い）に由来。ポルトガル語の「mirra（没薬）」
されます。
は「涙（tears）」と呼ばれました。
++++++++
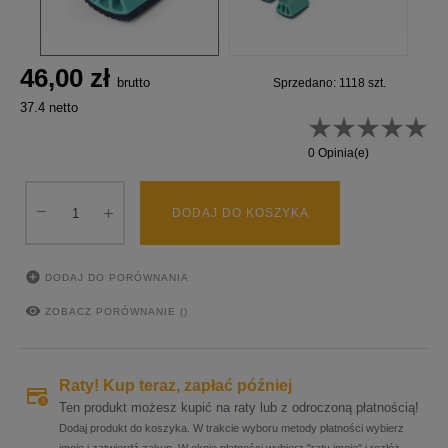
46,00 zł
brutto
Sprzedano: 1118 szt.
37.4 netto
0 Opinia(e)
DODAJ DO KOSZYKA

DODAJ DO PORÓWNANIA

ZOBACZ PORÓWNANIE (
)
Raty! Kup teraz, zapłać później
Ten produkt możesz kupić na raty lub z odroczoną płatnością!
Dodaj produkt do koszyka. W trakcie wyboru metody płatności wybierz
++++++++
• [ACTIVITY]: Taking the entries above, write out exactly each line from the one holding "Ten produkt możesz" to the one holding "Dodaj produkt do", both included, and stop there.

• [ANSWER FOR THIS EXERCISE]:
Ten produkt możesz kupić na raty lub z odroczoną płatnością!
Dodaj produkt do koszyka. W trakcie wyboru metody płatności wybierz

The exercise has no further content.